The Stars like Dust

I was somewhat bemused by Francis Beckwith’s report that ID advocates consider Forensic Science to not be a part of natural science (perhaps natural science is only that which is presented by David Attenbrough). How could reasonable people not see that Forensic science is part of natural science thought I.

Then I had one of my semiannual encounters with the public understanding of science.

My family and I recently went camping with some friends in the Grampians, a fantastic landscape of sandstone mountains in Southwestern Victoria. As with all Musgrave-O’Donohue trips, this was a complicated process that involved enough camping equipment to find the source of the Nile, much playing of tapes of “Hitchhikers in the Galaxy” (as Middle One(1) calls Douglas Adam’s opus), mathematical puzzles with Oldest One(2) and eye spy (for some reason the answer is always “tree”). As well as climbing mountains, spotlighting kangaroos, feeding parrots, swimming, toasting marshmallows and watching the children run riot (typical camping trip activities), I brought my portable telescope.

This naturally meant that the sky was cloudy for most of the trip. However, one night the clouds lurked around the horizon, and I set up the telescope so the kids could see Jupiter and Saturn. Within minutes, not only did I have the kids from our campsite at the scope, but large numbers of kids from adjacent camps. And their parents.

The kids were amazing. Enthusiastic and knowledgeable, they were all in the range of 7-12 years old, and had a good deal of knowledge about the rings of Saturn, the clouds of Jupiter, the nature and size of the Great Red Spot (unfortunately lurking on the other side of Jupiter at the time). They were excited to see these things with their own eyes. One little girl even asked where Sedna was! (Luckily I knew, even if my scope couldn’t show it). I wish there was some way to keep this enthusiasm going in later years, by the time my students reach me in second and third year Uni, their enthusiasm for things scientific has just about vanished.

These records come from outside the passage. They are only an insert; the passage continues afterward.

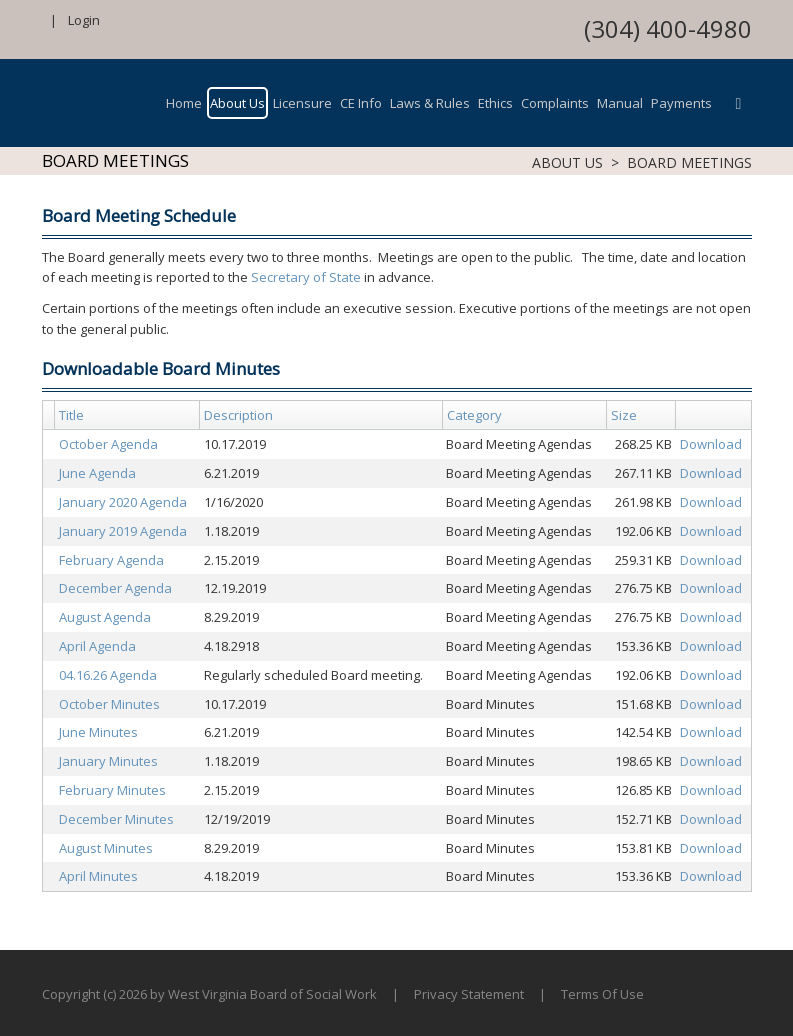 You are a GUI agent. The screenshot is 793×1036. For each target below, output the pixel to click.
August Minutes (106, 848)
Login (84, 20)
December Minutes (116, 819)
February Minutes (112, 790)
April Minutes (98, 876)
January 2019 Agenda (123, 531)
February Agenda (111, 560)
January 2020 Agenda (123, 502)
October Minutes (109, 704)
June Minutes (98, 732)
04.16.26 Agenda (108, 675)
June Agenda (97, 473)
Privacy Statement (469, 994)
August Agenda (105, 617)
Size (624, 415)
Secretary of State (306, 277)
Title (71, 415)
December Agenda (115, 588)
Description (238, 415)
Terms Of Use (602, 994)
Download (711, 444)
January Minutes (108, 761)
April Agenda (97, 646)
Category (474, 415)
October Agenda (108, 444) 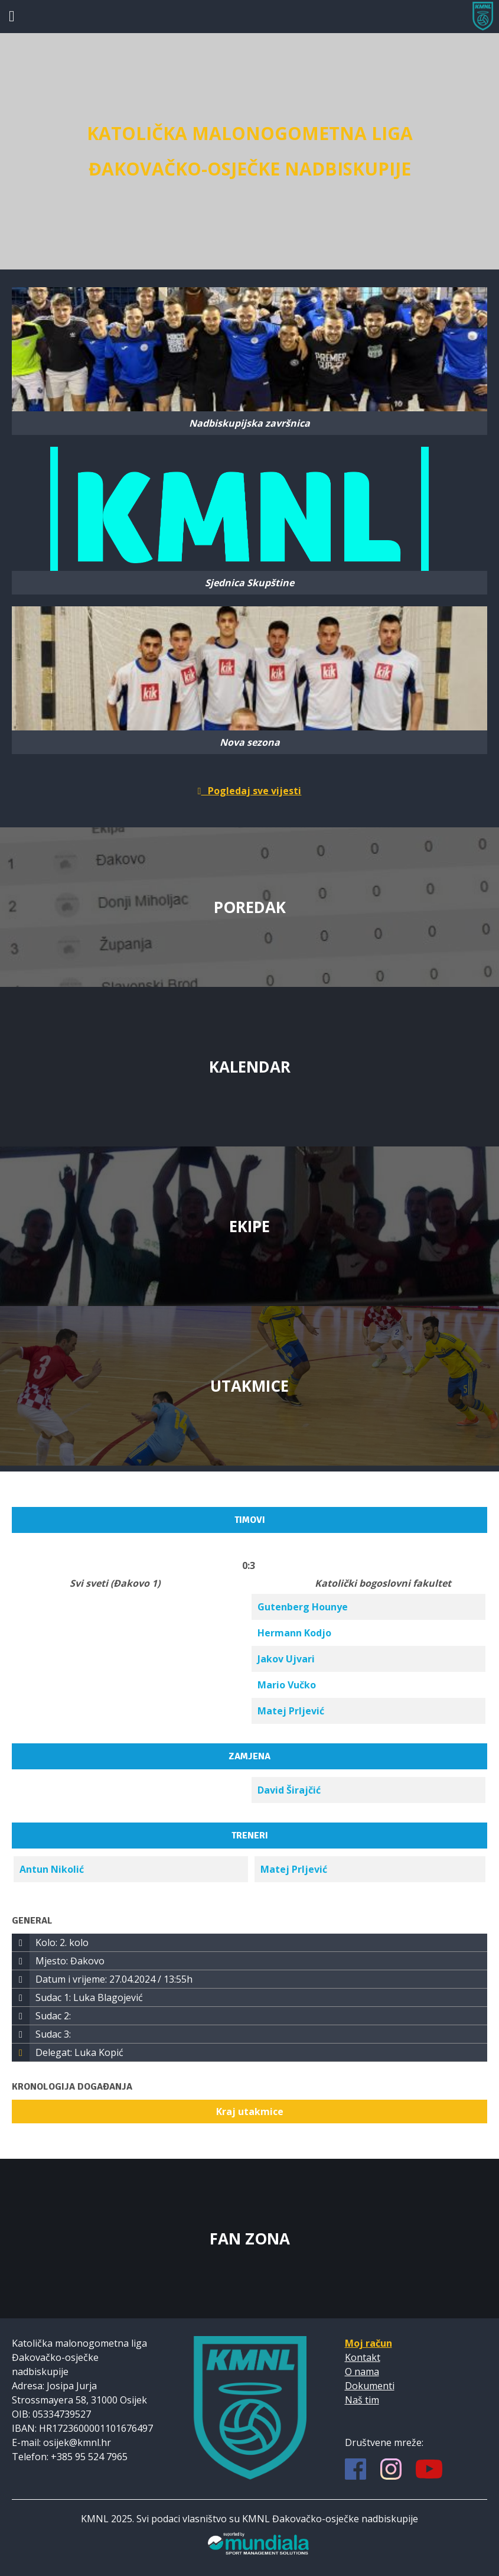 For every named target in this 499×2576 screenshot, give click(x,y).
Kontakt (362, 2357)
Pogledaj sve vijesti (250, 790)
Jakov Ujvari (286, 1658)
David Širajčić (289, 1790)
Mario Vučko (286, 1684)
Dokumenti (369, 2385)
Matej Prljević (290, 1710)
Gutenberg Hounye (302, 1606)
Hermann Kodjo (294, 1632)
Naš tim (362, 2399)
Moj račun (368, 2343)
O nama (362, 2371) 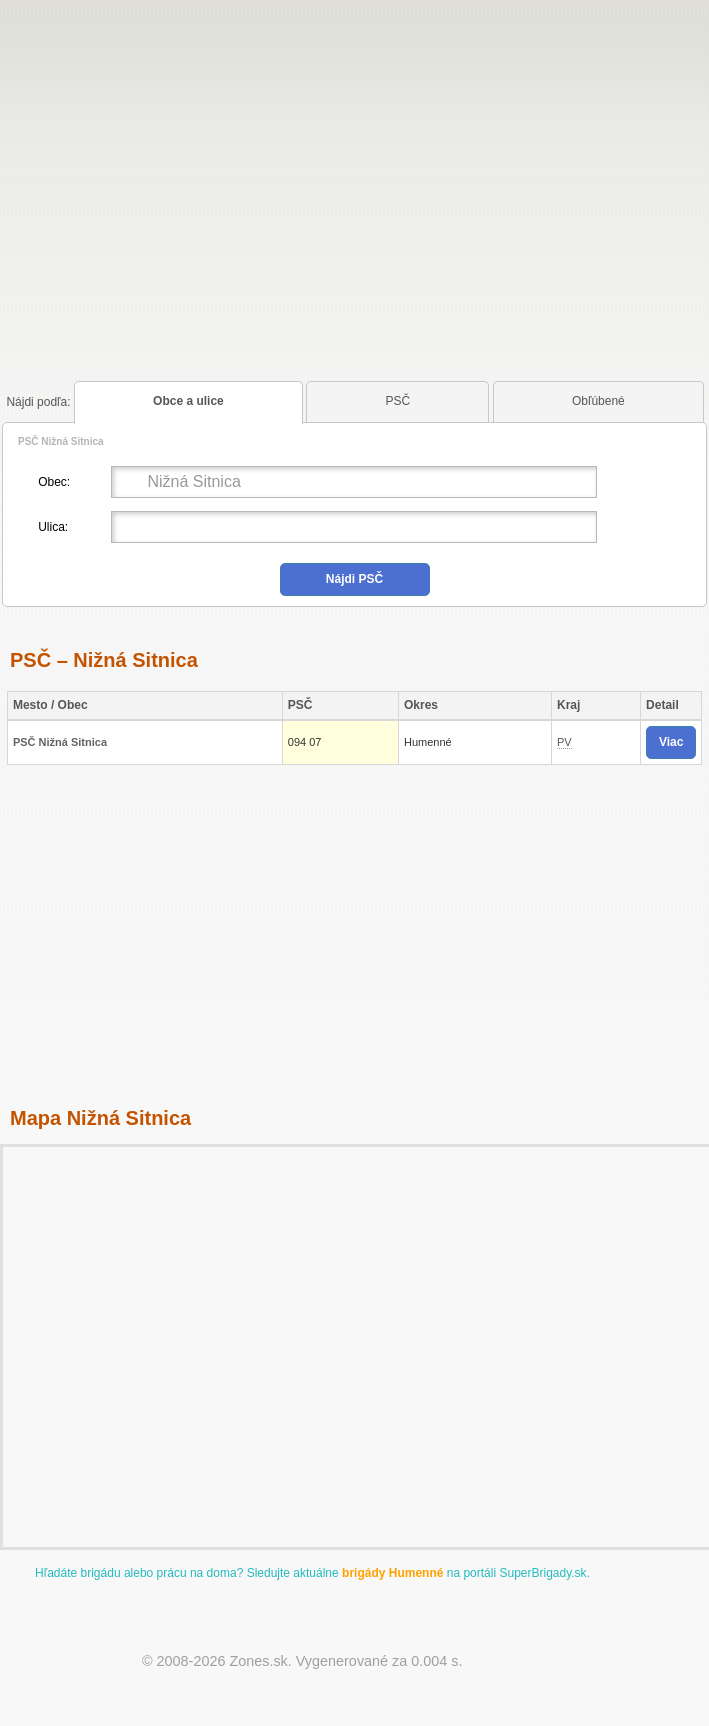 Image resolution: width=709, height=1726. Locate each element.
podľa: (38, 402)
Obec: (54, 482)
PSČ (398, 401)
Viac (671, 742)
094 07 (305, 742)
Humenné (428, 742)
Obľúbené (598, 401)
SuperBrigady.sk (542, 1573)
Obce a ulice (188, 401)
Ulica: (53, 527)
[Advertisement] (354, 163)
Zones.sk (258, 1661) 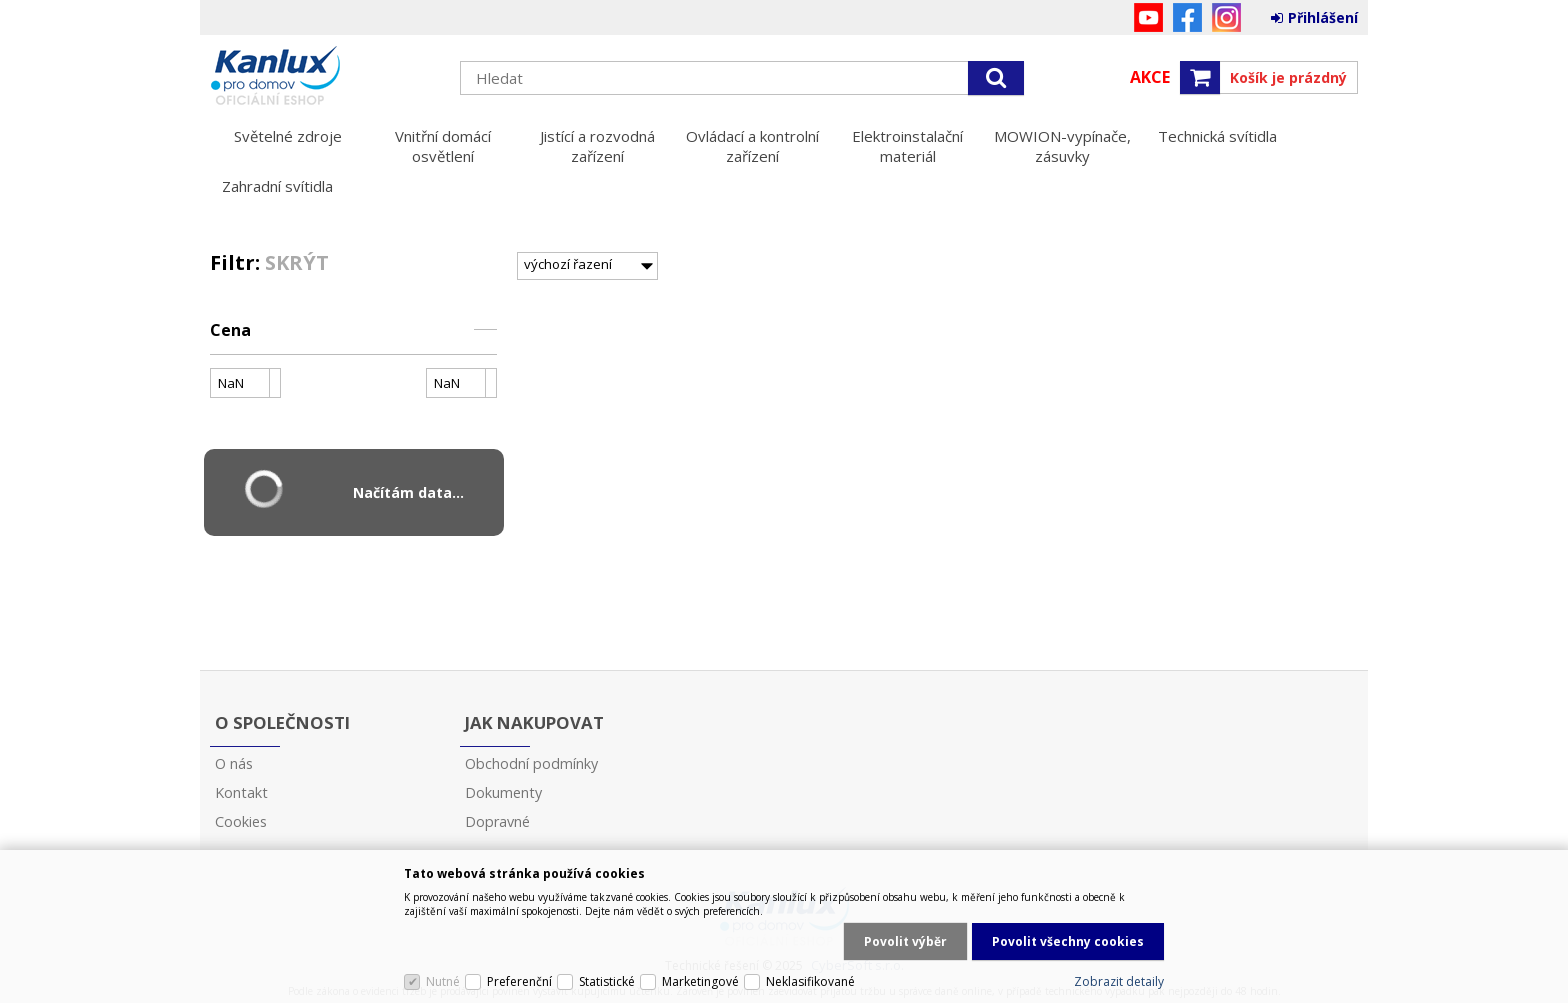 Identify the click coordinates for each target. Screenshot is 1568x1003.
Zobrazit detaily (1119, 981)
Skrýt (297, 262)
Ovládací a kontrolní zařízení (752, 146)
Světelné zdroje (288, 136)
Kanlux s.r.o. (325, 77)
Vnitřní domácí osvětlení (443, 146)
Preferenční (519, 981)
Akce (1150, 77)
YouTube (1148, 17)
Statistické (607, 981)
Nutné (443, 981)
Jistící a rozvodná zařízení (597, 146)
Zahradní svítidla (277, 186)
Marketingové (700, 981)
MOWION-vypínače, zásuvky (1062, 146)
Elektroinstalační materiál (907, 146)
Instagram (1226, 17)
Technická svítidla (1217, 136)
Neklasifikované (810, 981)
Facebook (1187, 17)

The adults, in contrast, had abysmal knowledge. They didn’t know Jupiter was bigger than the Earth, where it was in relationship to the Earth and so on. One person asked why you couldn’t see Mars. It had just gone behind a hill, but he thought that you couldn’t see Mars from Earth at anytime. These weren’t stupid people, and they were just as enthusiastic as the kids to see distant worlds through the telescope. However, a world of general knowledge that was presented in their school years, and turns up fairly regularly in the news and news papers (even our local newspaper, barely suitable for wrapping fish and chips in, covers astronomy at monthly intervals), somehow passed them by. It is not as if they were not interested in this sort of stuff, their enthusiasm at the telescope and questions showed that, but evidently they missed out on background knowledge about our solar system (and the stars beyond) that should be understood by everyone. Even the Astrology enthusiast couldn’t locate any of the Zodiacal constellations in the sky.

So if ordinary, reasonably educated and aware people have such appalling knowledge of their own solar system, is it any wonder that some people think that Forensic science isn’t a part of natural science.

Ian’s monthly Astronomy page

(1) From The Witches Children, a story our kids love, the three children in the Story are Oldest One, Middle One and Smallest One, and this got applied to our three. (2) For some reason Oldest Ones puzzles seem to relate to Yugi-Oh card values, but that is for another introspection.